─── Exercise data ───
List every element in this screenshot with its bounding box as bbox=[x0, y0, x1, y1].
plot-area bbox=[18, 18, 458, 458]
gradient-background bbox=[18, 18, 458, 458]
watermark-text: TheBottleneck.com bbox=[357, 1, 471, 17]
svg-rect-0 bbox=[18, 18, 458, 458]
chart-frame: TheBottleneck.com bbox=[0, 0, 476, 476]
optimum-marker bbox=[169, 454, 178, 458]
───
#### [Description of the task]
Transcribe the records in full, so that each line reads exactly as before.

#### [Output of the exercise]
List every element in this screenshot with its bounding box as bbox=[x0, y0, x1, y1].
plot-area bbox=[18, 18, 458, 458]
gradient-background bbox=[18, 18, 458, 458]
watermark-text: TheBottleneck.com bbox=[357, 1, 471, 17]
svg-rect-0 bbox=[18, 18, 458, 458]
chart-frame: TheBottleneck.com bbox=[0, 0, 476, 476]
optimum-marker bbox=[169, 454, 178, 458]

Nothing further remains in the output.